* **PROBLEM DETAILS**
Leave out every picture and set down, exactly, the lines below from the one holding "MI VAGYUNK SOROS" up to and including the one holding "počiny jednotlivců, kolektivů a spolků v".

* **DATA SUPPLIED**
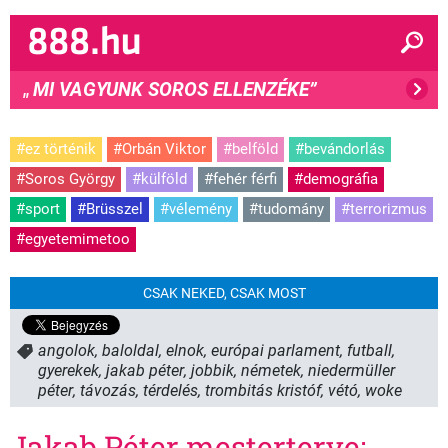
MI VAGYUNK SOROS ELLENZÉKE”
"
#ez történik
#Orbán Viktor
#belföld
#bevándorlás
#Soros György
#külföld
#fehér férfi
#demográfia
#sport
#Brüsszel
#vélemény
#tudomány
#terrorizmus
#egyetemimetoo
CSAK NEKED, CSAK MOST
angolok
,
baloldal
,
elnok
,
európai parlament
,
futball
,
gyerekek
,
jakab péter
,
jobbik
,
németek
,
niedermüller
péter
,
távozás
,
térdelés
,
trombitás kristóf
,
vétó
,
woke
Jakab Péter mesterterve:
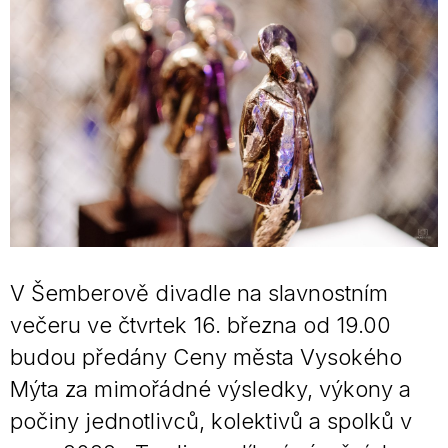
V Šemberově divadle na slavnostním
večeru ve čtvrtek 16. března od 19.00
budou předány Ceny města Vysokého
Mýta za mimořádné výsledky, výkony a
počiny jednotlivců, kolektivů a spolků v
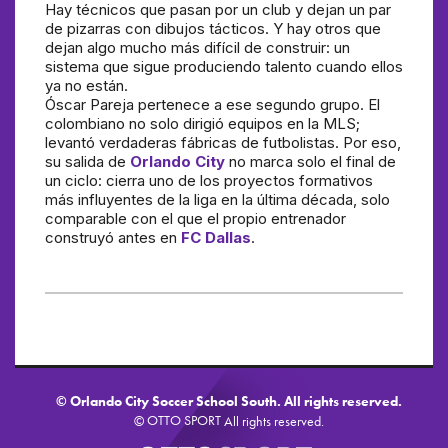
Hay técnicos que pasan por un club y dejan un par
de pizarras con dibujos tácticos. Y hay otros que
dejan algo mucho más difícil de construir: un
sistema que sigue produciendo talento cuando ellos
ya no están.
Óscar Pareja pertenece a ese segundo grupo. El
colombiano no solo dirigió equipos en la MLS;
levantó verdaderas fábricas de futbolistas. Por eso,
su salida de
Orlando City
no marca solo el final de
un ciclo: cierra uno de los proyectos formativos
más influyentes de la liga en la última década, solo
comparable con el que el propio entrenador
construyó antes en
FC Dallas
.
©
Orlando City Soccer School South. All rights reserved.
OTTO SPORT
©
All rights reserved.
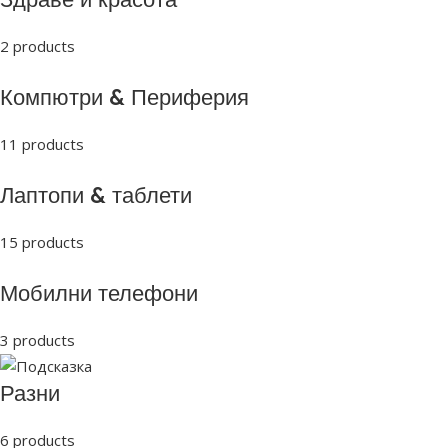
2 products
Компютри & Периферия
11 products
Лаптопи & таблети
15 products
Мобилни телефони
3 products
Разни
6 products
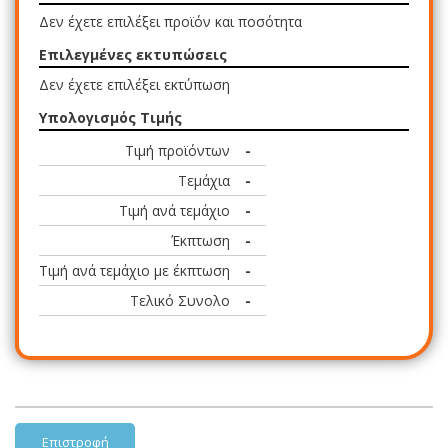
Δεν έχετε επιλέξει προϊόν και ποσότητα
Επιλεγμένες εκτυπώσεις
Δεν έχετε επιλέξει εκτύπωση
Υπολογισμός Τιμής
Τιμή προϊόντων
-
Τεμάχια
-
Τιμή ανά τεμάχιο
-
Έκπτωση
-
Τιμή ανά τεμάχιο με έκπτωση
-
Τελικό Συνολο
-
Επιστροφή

--

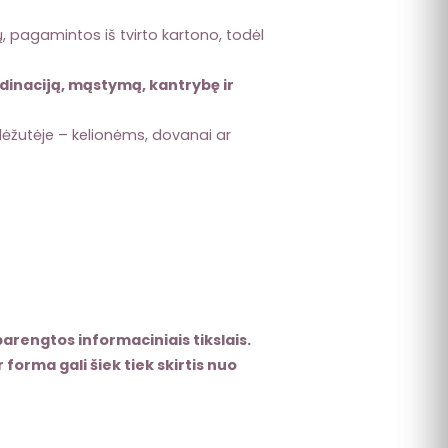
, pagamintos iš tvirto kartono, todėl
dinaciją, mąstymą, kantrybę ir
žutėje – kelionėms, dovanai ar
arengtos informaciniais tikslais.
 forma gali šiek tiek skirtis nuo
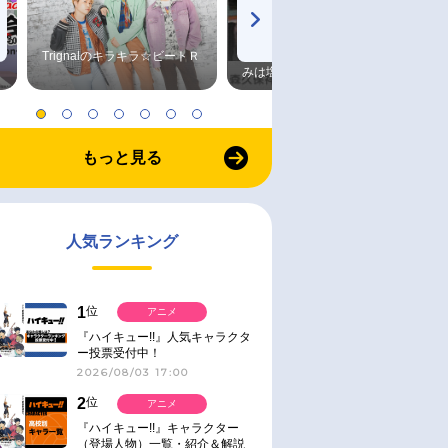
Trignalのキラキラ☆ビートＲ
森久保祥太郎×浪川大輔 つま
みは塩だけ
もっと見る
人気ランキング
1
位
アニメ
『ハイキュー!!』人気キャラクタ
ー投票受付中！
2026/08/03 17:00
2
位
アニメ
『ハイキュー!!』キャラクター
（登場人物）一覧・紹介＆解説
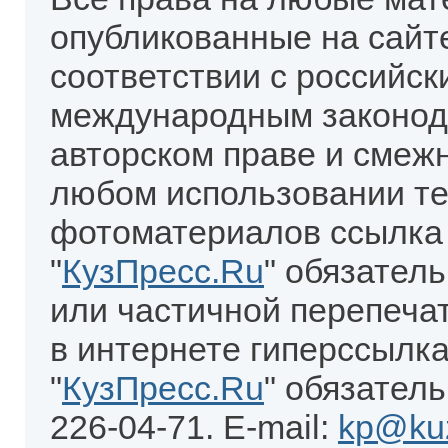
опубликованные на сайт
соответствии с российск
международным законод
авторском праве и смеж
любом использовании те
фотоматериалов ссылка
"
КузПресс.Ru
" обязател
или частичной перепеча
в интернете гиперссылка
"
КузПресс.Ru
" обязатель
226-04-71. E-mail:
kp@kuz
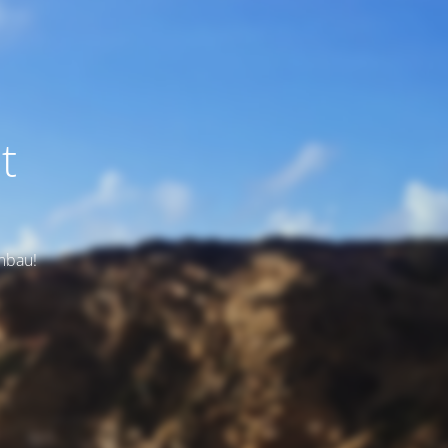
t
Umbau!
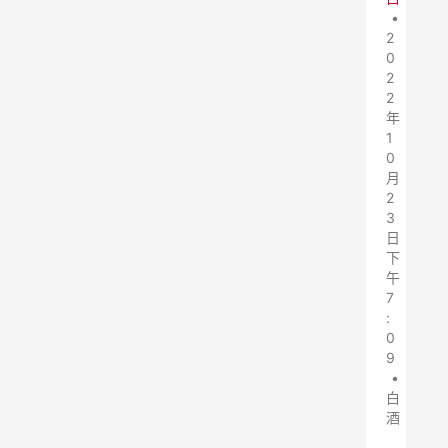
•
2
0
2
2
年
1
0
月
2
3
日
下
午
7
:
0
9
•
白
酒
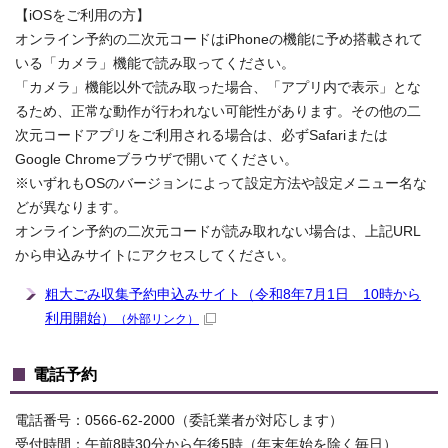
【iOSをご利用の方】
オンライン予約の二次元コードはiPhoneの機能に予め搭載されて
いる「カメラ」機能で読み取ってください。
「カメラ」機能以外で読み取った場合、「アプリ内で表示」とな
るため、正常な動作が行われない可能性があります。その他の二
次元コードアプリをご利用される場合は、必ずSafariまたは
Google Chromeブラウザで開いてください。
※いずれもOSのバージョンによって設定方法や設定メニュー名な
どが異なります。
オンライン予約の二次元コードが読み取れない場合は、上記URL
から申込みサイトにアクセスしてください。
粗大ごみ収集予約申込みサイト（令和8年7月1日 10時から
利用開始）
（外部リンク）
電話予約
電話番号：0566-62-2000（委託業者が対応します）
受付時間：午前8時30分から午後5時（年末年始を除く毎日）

==

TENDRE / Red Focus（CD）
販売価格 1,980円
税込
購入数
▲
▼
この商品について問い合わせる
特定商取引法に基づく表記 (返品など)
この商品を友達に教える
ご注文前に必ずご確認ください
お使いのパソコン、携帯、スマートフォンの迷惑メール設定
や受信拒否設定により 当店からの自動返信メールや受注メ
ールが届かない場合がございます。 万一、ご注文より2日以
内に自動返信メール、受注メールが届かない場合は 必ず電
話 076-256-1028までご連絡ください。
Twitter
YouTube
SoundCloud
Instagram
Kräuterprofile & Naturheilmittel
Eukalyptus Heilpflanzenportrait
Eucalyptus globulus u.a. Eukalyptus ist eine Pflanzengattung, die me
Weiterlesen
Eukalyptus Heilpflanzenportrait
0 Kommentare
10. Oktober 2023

* **EXERCISE SOLUTION**
MI VAGYUNK SOROS ELLENZÉKE”
"
#ez történik
#Orbán Viktor
#belföld
#bevándorlás
#Soros György
#külföld
#fehér férfi
#demográfia
#sport
#Brüsszel
#vélemény
#tudomány
#terrorizmus
#egyetemimetoo
CSAK NEKED, CSAK MOST
angolok
,
baloldal
,
elnok
,
európai parlament
,
futball
,
gyerekek
,
jakab péter
,
jobbik
,
németek
,
niedermüller
péter
,
távozás
,
térdelés
,
trombitás kristóf
,
vétó
,
woke
Jakab Péter mesterterve:
V Šemberově divadle na slavnostním
večeru ve čtvrtek 16. března od 19.00
budou předány Ceny města Vysokého
Mýta za mimořádné výsledky, výkony a
počiny jednotlivců, kolektivů a spolků v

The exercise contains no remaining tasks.